Tout le monde tourna son regard vers lui.

 

− J’ai entendu parler de cet homme, Daren, ce Gaelan Bayle. Enfin, un peu. J’ai… quelques relations dans le monde souterrain de cette ville, et d’après ce que j’en sais, c’est plutôt un homme de parole.

 

Il s’arrêta un instant, et reprit.

 

− Je crois que le groupe auquel il faisait allusion n’est autre que les Voleurs de l’Ombre, mon ami. Si rien n’a changé ici, il travaille toujours pour eux, et je ne vois pas quelle autre organisation pourrait être suffisamment influente pour rivaliser avec les Mages Cagoulés.

− Je m’en doutais un peu, Yoshimo, répondit Jaheira. J’ai moi aussi quelques contacts à Athkatla, et j’ai entendu parler de cette guilde de voleurs. Ils règnent sur les quartiers les plus pauvres, et vivent de contrebande et de larcins divers. Comme arnaquer un petit groupe d’aventuriers comme nous…, poursuivit-elle d’un ton ironique.

− Je pense qu’ils seront capables de t’aider, Daren, reprit Yoshimo. Les Voleurs de l’Ombre sont très puissants, et si Gaelan Bayle te l’a promis, c’est une chance que tu dois saisir.
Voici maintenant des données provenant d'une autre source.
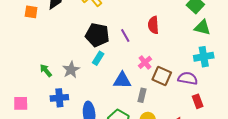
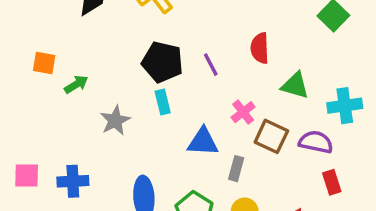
orange square: (31, 12) -> (44, 63), moved
green triangle: (202, 27) -> (295, 86), moved
cyan rectangle: (98, 58) -> (163, 102), turned -48
green arrow: (46, 70) -> (76, 84), moved, turned 96
blue cross: (59, 98) -> (73, 181), moved

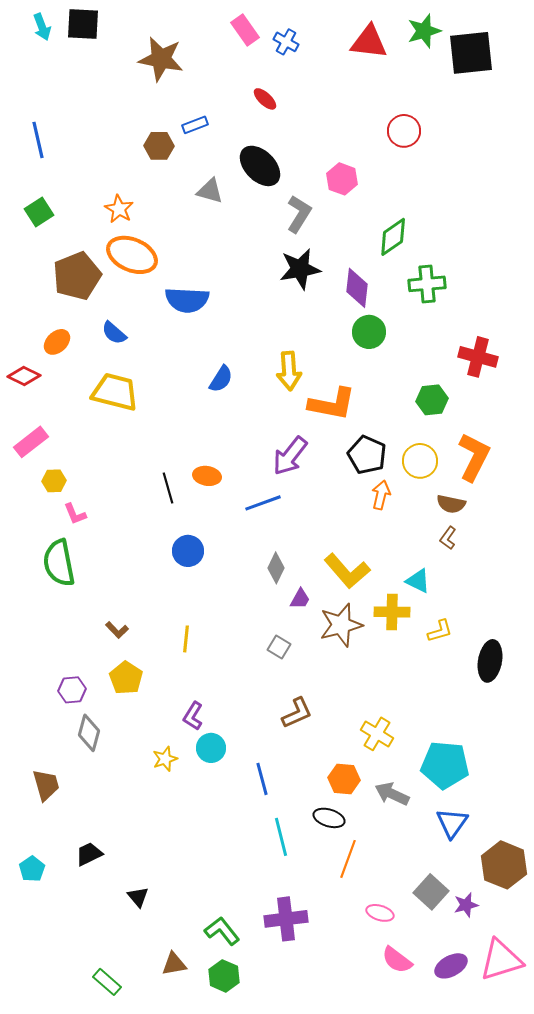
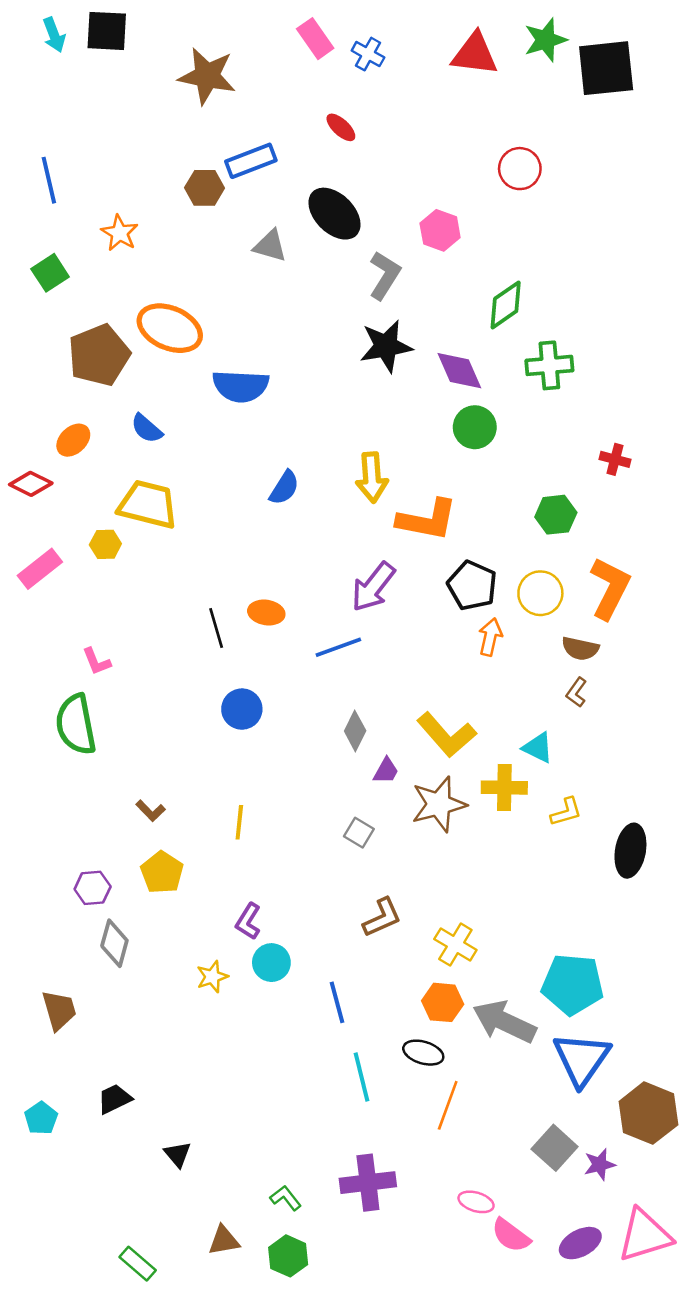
blue rectangle: (195, 125) -> (251, 161), size x1.5
orange star: (119, 209) -> (120, 233), moved
purple diamond: (357, 288) -> (459, 371), turned -30
red cross: (478, 357) -> (615, 459), size x0.6
yellow hexagon: (54, 481) -> (105, 544), moved
yellow cross: (377, 734) -> (455, 945), moved
gray arrow: (392, 794) -> (504, 1022), size x1.4
blue triangle: (452, 823) -> (582, 1059), size x1.4
pink ellipse: (380, 913) -> (476, 1202), moved
green L-shape: (222, 931) -> (286, 1198), size x0.7

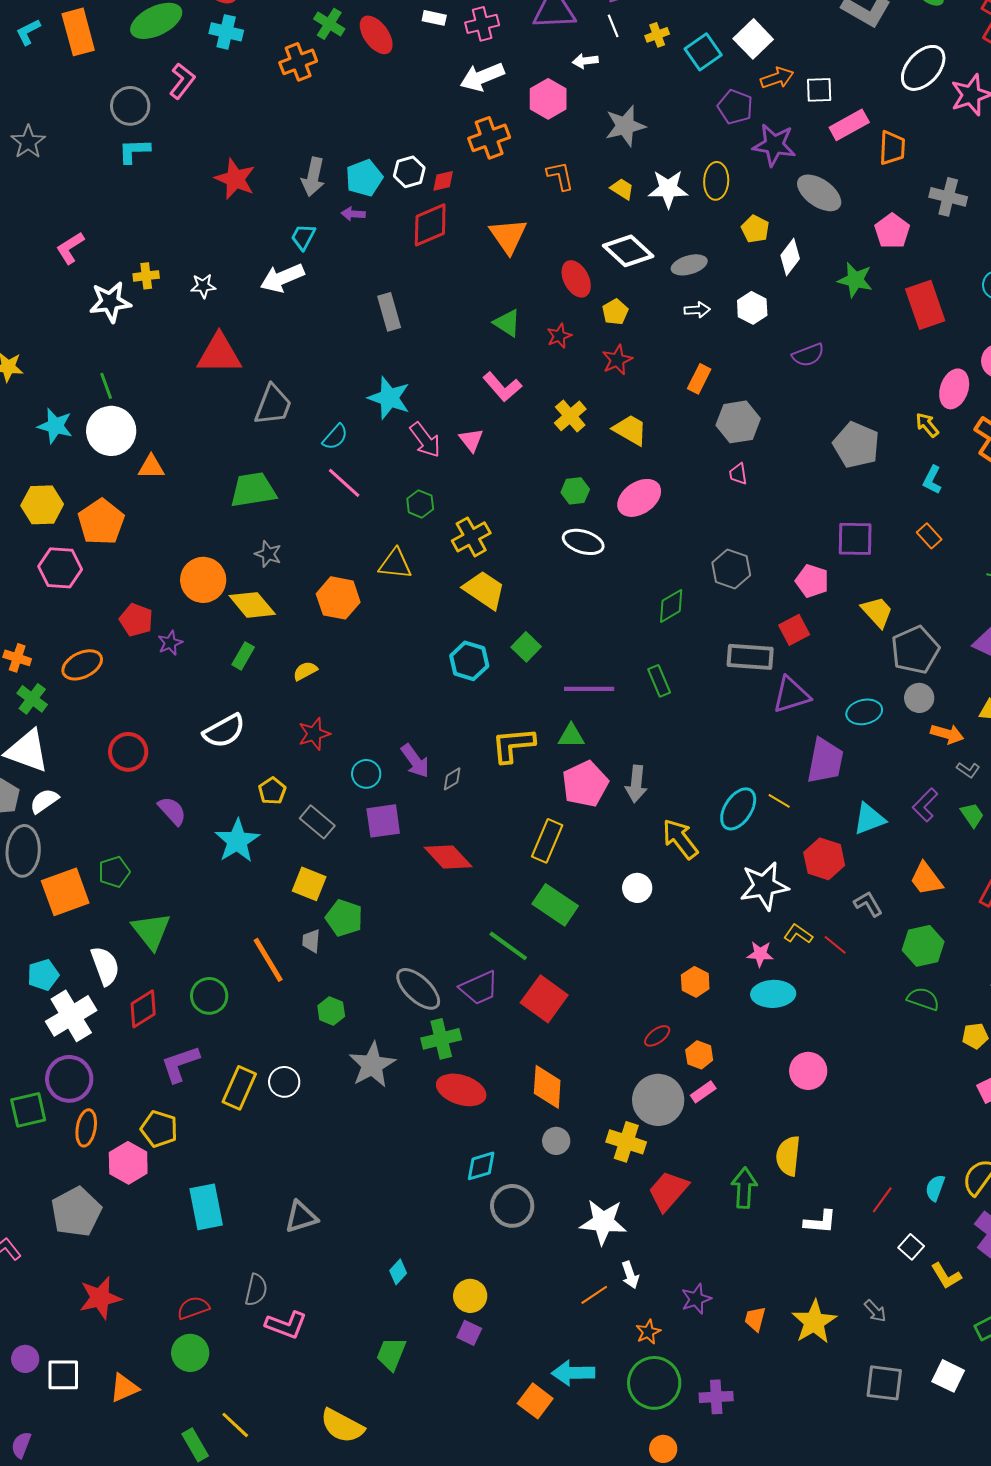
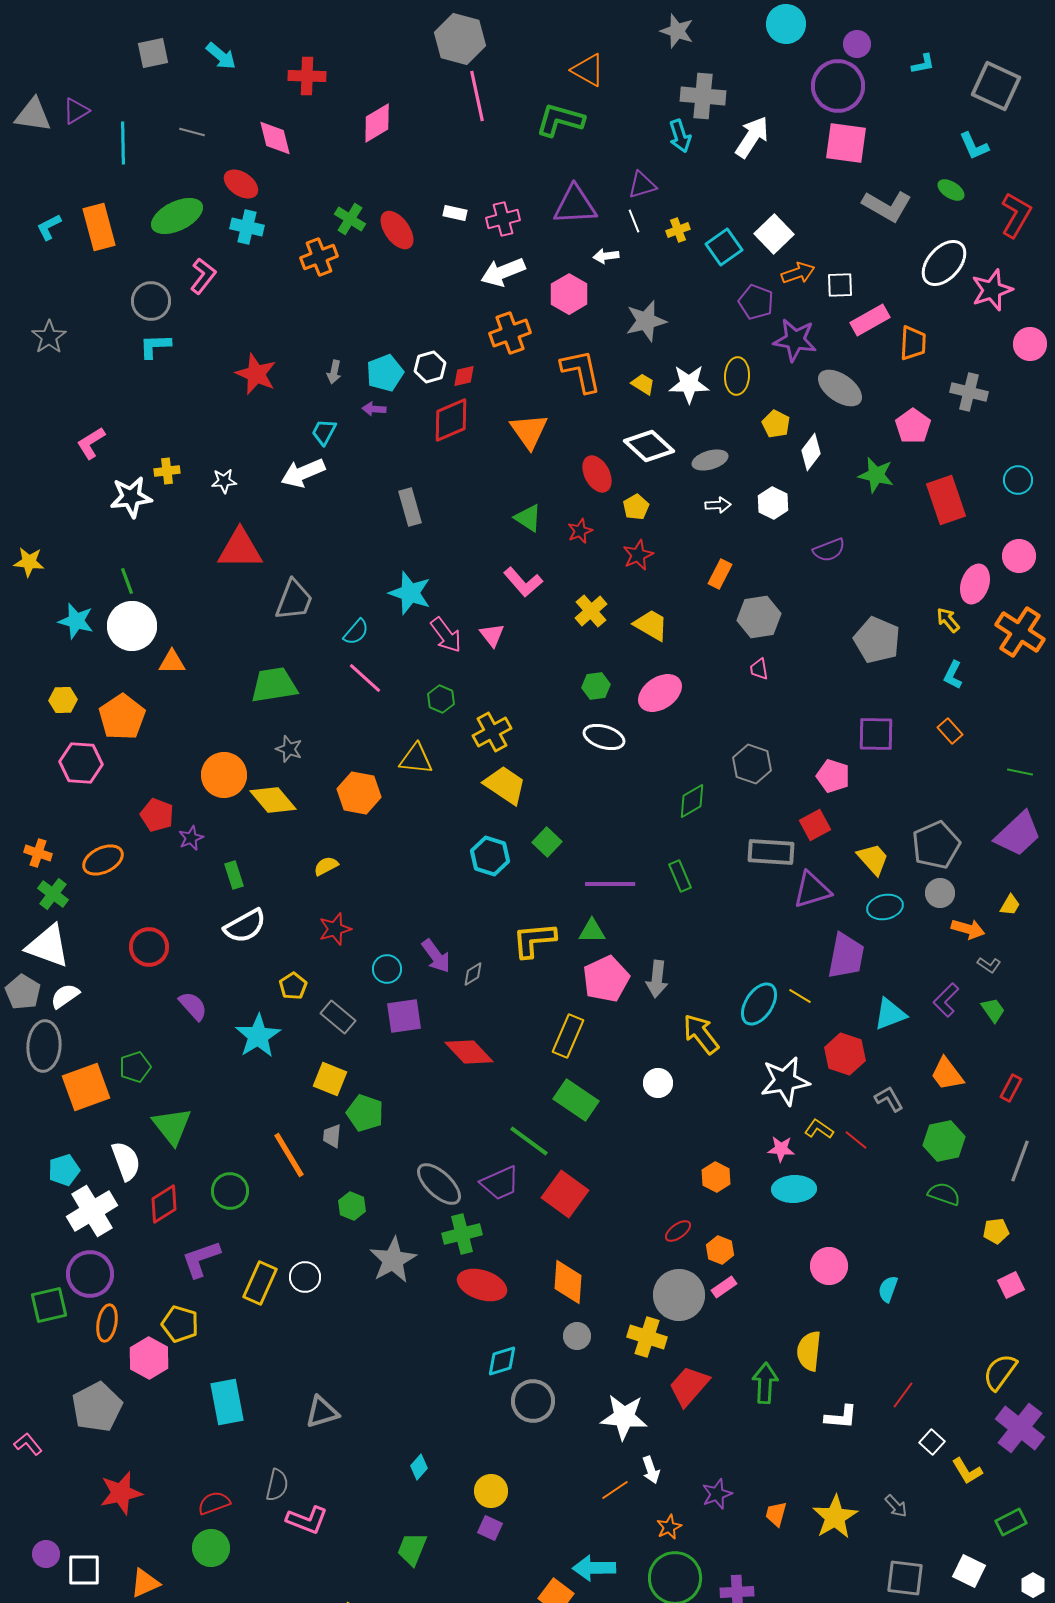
orange L-shape: (560, 176) -> (581, 371), size x1.5
gray arrow: (313, 177) -> (334, 372), size x0.6
yellow hexagon: (42, 505) -> (63, 700), size x0.7
yellow trapezoid: (877, 612) -> (873, 859), moved
green rectangle: (243, 656) -> (234, 875), moved, turned -48
cyan semicircle: (935, 1188) -> (888, 1289), moved

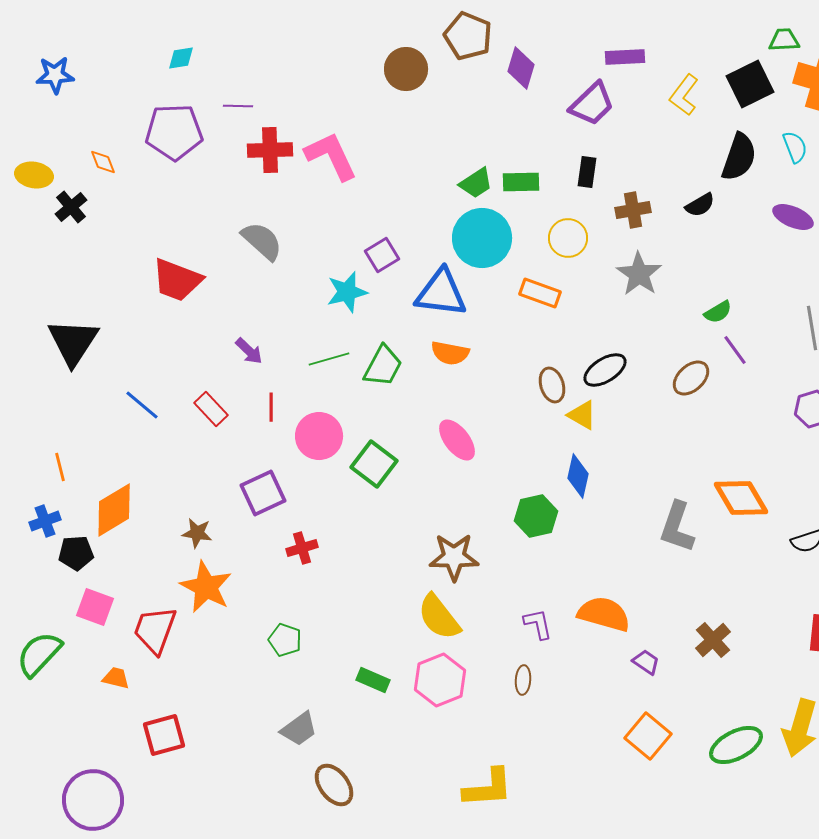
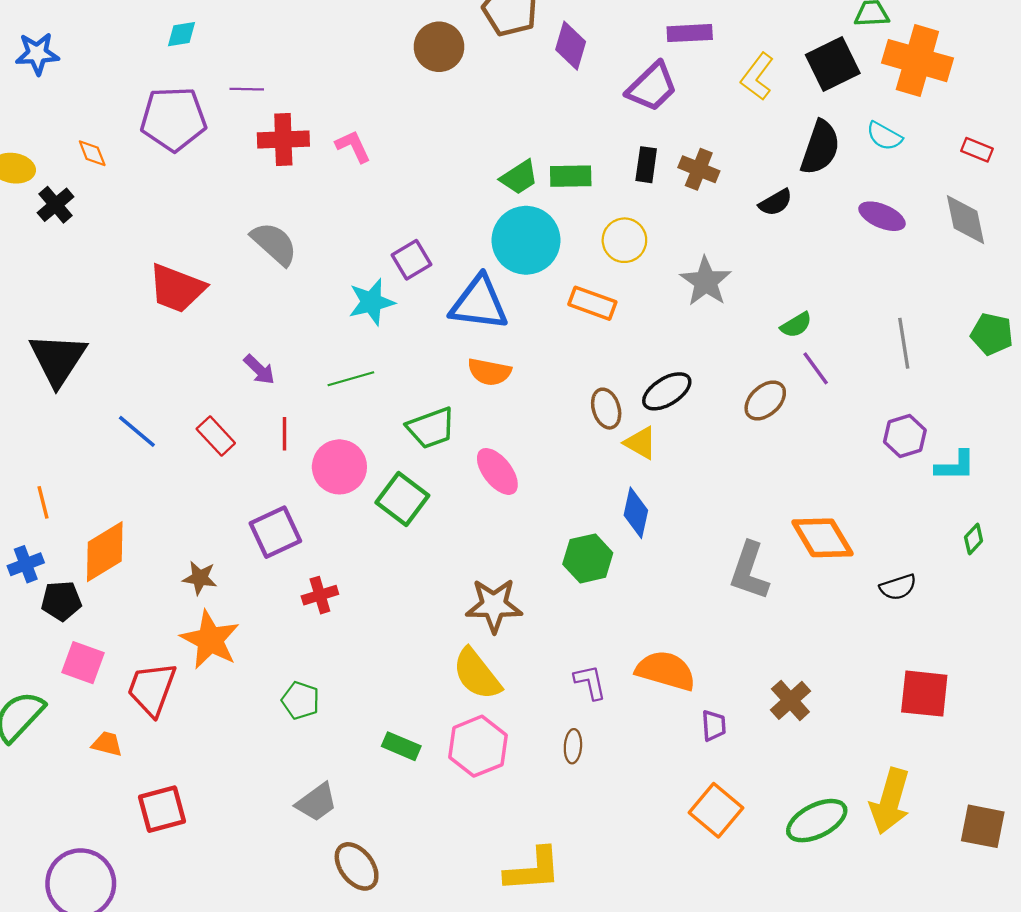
cyan semicircle: (795, 147) -> (884, 136), turned 140
pink L-shape: (331, 156) -> (353, 146), size x0.6
brown cross: (633, 210) -> (699, 169), moved, turned 32
green trapezoid: (383, 366) -> (431, 428), moved, turned 42
purple trapezoid: (646, 662) -> (714, 726), turned 52

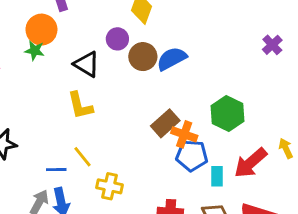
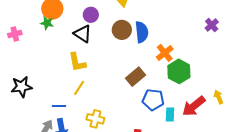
purple circle: (117, 39) -> (91, 15), moved
blue semicircle: (172, 59) -> (142, 32), turned 110
orange cross: (184, 134) -> (165, 53), moved, turned 30
yellow line: (83, 157) -> (79, 88), moved, turned 70

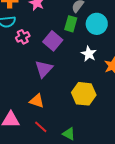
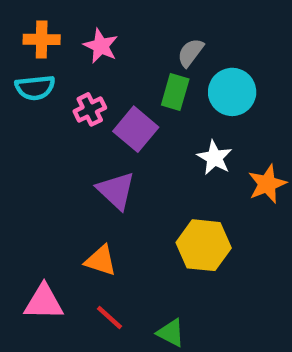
pink cross: (23, 37) -> (90, 109), moved
purple triangle: (44, 69) -> (116, 190), turned -30

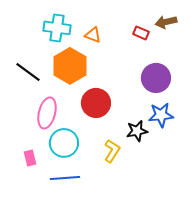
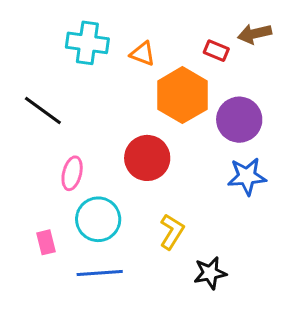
orange hexagon: (70, 66) -> (182, 95), moved
pink ellipse: (47, 113) -> (72, 173), size x0.7
black star: (137, 131) -> (210, 273), moved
− Minsc et Bouh n’aiment pas trop travailler pour des voleurs, intervint le rôdeur. Mais si c’est la seule façon de retrouver Imoen, alors nous le ferons, bon gré mal gré.

 

Daren ne répondit pas tout de suite. Au-delà de la surprise, une question lui taraudait l’esprit. Pourquoi ? Pourquoi lui, à nouveau ? Maintenant qu’il y repensait, ces cadavres qu’ils avaient découverts en s’échappant de l’antre d’Irenicus étaient habillés comme ce Gaelan. Étaient-ils après lui, eux aussi ? Et ne se servaient-ils pas d’eux pour leur fournir de l’or, alors qu’ils auraient de toute façon poursuivit le sorcier, quelque fut sa réponse ? Quelque fûrent les réalités de leur « aide », ils n’avaient pas le choix que de se mettre en quête de tout cet argent, pour le moment.

 

− Et si nous allions jeter un œil à ce cirque ?, proposa Jaheira. Quelque soit ce que nous ferons de cet or une fois que nous l’aurons, autant commencer tout de suite, non ? Il a bien précisé qu’il y avait des problèmes là-bas, et que nous serions certainement payés pour les résoudre. Qu’en dites-vous ?

 

Ils se regardèrent un instant. Le soir était tombé, mais c’était justement l’occasion d’agir sans être importuné par la foule. Le cirque était installé en plein centre de la Promenade de Waukyne, et devait être particulièrement encombré en journée.

 

− Nous te suivons, répondit Yoshimo qui ajustait le fourreau de son sabre qui dépassait de son dos.